* _EXERCISE PROMPT_: Print exactly the lines below between the line holding "comercial. El segmento" and the line holding "la cocina occidental", inclusive, and nothing more.

Recorded data
>>

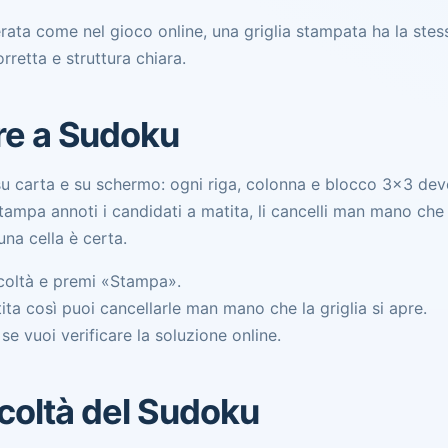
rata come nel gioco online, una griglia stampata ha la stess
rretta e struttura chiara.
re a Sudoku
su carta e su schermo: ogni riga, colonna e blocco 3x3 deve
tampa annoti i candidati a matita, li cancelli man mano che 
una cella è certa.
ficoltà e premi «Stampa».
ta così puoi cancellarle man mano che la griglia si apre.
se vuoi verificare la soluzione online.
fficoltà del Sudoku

<<
>>

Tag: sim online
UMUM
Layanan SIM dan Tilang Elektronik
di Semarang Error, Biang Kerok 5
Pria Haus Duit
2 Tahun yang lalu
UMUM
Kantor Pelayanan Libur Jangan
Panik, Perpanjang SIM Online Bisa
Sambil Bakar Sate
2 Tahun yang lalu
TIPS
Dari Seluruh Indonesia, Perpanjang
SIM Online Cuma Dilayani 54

<<
>>

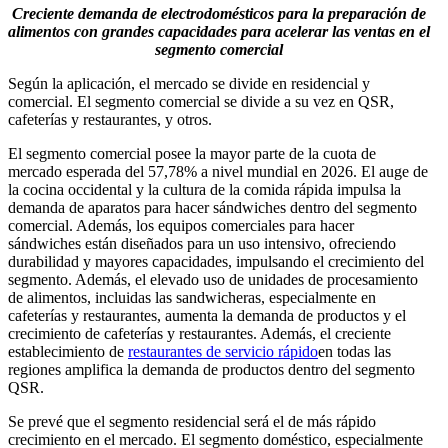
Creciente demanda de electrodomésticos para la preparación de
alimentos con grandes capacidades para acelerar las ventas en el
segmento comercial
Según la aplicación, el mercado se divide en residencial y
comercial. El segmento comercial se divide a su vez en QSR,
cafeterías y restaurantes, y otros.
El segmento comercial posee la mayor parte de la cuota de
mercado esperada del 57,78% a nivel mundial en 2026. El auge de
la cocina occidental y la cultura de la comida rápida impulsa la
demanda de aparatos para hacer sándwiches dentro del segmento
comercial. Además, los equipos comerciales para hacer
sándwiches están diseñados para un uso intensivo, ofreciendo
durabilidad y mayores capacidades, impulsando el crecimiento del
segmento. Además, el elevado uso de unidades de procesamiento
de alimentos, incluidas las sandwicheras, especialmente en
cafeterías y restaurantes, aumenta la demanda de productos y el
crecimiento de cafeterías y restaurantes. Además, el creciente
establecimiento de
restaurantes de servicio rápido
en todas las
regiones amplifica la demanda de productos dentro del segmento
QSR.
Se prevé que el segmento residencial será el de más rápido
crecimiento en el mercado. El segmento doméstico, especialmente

<<

* _RESPONSE TO THIS EXERCISE_:
comercial. El segmento comercial se divide a su vez en QSR,
cafeterías y restaurantes, y otros.
El segmento comercial posee la mayor parte de la cuota de
mercado esperada del 57,78% a nivel mundial en 2026. El auge de
la cocina occidental y la cultura de la comida rápida impulsa la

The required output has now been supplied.